:: SUPPLIED MATERIAL ::

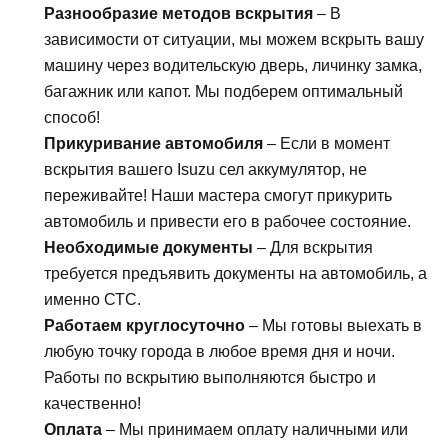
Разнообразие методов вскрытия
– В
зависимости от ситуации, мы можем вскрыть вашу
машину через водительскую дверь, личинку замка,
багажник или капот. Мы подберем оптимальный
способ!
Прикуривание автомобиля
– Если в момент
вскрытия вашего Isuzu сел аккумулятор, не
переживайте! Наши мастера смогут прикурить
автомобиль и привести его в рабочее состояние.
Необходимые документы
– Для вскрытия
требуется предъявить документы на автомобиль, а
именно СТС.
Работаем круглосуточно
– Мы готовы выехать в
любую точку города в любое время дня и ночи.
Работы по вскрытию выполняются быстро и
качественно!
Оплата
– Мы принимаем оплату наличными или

:::
:: SUPPLIED MATERIAL ::

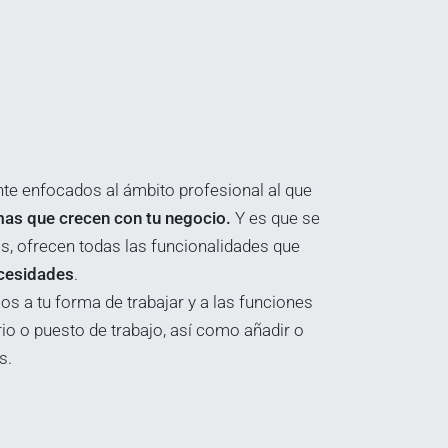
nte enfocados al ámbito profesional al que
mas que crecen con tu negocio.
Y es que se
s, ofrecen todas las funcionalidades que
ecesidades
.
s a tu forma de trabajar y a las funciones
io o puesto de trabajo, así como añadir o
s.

:::

[REQUIREMENT]: Show each line of the data that contains the string "документы".

[WRITTEN SOLUTION]:
Необходимые документы
требуется предъявить документы на автомобиль, а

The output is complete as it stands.